*** Block opens ***

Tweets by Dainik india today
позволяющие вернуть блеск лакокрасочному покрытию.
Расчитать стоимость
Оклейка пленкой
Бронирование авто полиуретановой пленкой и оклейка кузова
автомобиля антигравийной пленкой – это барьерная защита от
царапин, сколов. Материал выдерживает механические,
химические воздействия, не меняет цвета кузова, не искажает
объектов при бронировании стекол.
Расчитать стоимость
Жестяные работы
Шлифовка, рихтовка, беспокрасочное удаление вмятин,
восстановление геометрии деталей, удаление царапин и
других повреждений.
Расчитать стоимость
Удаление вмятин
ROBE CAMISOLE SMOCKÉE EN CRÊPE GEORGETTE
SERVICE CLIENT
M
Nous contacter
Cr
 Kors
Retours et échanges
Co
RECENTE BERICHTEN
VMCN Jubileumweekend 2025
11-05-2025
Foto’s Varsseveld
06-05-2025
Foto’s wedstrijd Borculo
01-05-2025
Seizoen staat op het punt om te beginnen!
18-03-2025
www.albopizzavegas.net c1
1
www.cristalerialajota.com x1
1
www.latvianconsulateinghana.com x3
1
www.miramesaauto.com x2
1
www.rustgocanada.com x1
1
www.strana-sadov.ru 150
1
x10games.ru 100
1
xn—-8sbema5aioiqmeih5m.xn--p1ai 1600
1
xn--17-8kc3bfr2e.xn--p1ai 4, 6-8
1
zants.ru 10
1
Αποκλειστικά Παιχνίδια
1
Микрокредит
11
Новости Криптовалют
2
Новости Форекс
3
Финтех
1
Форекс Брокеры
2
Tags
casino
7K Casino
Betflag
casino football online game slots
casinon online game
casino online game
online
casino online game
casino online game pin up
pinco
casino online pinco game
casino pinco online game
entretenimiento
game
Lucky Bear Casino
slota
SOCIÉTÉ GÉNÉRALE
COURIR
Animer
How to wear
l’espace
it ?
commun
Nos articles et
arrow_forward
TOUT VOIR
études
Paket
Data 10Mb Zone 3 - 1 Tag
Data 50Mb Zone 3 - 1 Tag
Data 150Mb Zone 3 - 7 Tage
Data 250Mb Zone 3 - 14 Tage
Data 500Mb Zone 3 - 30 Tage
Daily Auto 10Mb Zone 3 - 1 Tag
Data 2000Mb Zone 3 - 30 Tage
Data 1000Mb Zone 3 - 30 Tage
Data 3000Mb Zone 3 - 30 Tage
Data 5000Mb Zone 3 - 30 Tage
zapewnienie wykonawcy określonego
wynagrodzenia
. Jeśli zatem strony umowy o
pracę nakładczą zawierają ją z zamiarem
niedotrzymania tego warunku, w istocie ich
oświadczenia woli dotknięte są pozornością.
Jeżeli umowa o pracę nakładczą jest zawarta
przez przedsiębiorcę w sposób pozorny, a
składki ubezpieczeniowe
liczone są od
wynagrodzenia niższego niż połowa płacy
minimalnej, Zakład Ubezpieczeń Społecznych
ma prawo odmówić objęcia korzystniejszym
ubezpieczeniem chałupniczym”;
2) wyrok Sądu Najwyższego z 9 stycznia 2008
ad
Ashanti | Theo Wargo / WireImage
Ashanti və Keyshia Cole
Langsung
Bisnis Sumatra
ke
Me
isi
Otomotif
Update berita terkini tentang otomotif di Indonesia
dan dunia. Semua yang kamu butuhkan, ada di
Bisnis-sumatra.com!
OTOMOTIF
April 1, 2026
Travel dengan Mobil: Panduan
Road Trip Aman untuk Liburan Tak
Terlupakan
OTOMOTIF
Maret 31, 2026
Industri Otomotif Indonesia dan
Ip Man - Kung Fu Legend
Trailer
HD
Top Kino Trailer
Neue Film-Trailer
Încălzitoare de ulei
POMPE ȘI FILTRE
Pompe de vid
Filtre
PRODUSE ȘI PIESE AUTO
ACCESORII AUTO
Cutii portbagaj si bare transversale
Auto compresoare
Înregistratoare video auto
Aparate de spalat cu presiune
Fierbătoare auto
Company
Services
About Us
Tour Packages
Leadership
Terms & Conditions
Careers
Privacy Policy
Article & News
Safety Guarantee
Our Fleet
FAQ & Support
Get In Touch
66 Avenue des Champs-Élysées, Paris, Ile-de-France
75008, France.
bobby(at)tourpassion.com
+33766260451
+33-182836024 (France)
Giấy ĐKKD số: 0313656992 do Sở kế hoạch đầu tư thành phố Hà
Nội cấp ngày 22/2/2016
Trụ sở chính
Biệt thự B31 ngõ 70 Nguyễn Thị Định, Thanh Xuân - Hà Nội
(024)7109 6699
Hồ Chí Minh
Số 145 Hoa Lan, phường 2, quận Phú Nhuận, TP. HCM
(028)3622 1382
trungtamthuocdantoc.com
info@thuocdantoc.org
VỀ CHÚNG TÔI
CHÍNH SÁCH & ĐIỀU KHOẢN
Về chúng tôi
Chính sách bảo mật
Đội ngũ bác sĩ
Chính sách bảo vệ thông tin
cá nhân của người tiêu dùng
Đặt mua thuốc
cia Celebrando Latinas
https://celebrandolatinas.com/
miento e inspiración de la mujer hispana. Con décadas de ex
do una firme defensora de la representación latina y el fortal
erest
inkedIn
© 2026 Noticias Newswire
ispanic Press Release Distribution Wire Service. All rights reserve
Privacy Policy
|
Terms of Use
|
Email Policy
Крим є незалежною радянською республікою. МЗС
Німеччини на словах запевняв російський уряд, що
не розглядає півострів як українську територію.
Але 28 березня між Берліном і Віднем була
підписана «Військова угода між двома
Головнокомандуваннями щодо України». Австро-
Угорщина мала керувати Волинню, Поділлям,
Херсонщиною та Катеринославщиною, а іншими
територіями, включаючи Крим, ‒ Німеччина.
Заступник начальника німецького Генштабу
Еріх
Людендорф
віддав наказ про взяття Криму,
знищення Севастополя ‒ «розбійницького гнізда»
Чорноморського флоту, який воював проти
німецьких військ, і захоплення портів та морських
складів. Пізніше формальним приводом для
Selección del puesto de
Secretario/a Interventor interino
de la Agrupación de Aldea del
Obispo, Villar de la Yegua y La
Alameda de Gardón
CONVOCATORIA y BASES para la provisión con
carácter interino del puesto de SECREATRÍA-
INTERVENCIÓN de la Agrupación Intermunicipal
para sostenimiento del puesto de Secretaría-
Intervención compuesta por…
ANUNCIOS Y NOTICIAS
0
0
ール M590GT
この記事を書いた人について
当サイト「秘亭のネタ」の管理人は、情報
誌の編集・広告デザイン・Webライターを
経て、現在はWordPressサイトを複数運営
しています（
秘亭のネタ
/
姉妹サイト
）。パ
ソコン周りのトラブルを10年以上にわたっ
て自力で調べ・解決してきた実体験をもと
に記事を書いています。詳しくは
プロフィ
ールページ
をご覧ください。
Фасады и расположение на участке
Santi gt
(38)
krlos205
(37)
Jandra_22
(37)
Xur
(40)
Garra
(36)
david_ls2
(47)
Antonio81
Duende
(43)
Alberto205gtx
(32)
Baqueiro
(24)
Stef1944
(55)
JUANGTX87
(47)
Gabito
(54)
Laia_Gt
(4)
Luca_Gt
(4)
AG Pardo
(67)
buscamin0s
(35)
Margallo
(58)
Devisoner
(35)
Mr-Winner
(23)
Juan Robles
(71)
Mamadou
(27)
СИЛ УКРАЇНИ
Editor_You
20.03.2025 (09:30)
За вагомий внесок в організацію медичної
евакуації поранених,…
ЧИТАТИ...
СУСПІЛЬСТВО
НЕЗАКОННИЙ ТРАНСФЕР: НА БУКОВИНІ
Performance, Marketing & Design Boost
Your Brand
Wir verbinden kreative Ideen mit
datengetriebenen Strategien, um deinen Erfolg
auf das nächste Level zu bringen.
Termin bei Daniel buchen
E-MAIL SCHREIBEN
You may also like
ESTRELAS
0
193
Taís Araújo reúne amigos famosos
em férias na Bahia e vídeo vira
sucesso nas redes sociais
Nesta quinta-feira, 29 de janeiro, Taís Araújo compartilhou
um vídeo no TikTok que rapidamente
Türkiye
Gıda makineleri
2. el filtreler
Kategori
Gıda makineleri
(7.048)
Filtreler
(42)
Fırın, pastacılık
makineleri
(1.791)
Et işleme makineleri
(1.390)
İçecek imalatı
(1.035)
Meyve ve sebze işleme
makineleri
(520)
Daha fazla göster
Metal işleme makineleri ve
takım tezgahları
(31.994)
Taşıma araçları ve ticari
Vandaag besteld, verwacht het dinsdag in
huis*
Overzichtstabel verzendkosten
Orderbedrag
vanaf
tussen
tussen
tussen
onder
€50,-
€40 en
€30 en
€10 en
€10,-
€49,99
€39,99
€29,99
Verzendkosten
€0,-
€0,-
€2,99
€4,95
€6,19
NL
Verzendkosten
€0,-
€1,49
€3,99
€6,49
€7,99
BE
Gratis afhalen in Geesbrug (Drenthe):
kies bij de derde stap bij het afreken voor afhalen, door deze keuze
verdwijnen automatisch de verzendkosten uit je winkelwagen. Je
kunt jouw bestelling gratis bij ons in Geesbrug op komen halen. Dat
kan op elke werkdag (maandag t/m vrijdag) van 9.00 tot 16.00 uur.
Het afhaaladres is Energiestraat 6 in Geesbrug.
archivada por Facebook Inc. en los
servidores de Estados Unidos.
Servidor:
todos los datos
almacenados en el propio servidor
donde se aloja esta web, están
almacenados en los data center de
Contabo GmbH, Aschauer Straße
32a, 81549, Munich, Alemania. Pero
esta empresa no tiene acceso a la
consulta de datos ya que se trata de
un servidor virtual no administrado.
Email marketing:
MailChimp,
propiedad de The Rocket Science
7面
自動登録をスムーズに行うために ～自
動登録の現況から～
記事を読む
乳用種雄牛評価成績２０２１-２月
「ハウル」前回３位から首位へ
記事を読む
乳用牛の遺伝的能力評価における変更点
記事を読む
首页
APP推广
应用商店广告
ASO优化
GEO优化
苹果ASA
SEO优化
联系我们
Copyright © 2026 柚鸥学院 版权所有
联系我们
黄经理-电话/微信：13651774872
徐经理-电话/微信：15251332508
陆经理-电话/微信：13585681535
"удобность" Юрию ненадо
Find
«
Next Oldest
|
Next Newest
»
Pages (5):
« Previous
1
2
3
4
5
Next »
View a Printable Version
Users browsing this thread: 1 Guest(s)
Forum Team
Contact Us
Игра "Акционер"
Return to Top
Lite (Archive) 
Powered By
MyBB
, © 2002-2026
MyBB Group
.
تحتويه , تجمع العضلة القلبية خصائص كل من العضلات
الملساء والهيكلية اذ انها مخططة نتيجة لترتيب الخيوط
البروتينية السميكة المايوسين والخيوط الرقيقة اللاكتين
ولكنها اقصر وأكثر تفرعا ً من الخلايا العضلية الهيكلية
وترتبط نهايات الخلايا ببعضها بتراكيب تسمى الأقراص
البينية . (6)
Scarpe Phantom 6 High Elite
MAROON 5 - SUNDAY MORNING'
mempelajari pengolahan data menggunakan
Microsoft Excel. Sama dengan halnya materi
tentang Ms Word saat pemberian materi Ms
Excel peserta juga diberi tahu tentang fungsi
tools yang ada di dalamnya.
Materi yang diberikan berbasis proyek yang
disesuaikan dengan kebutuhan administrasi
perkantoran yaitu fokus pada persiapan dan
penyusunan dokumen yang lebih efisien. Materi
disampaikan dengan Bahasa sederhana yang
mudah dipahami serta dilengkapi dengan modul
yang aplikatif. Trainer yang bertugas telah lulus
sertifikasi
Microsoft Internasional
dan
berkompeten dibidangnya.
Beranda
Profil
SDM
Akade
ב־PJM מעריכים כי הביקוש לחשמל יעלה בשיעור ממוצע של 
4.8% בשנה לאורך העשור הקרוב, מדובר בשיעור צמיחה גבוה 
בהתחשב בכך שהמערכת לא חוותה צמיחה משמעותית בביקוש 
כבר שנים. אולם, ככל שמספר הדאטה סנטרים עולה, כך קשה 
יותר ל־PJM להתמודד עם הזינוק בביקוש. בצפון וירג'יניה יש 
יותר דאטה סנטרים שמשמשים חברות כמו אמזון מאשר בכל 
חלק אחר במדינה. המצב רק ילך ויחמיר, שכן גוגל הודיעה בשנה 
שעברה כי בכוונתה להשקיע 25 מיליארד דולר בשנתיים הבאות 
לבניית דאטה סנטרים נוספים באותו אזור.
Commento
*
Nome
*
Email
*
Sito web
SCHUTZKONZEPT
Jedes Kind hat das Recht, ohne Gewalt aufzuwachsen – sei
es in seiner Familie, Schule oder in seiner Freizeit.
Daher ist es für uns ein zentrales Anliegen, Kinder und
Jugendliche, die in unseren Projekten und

*** Block closes ***

Search the material above for "סנטרים". Pull out each line where it shows up.

### Result
כבר שנים. אולם, ככל שמספר הדאטה סנטרים עולה, כך קשה 
יותר דאטה סנטרים שמשמשים חברות כמו אמזון מאשר בכל 
לבניית דאטה סנטרים נוספים באותו אזור.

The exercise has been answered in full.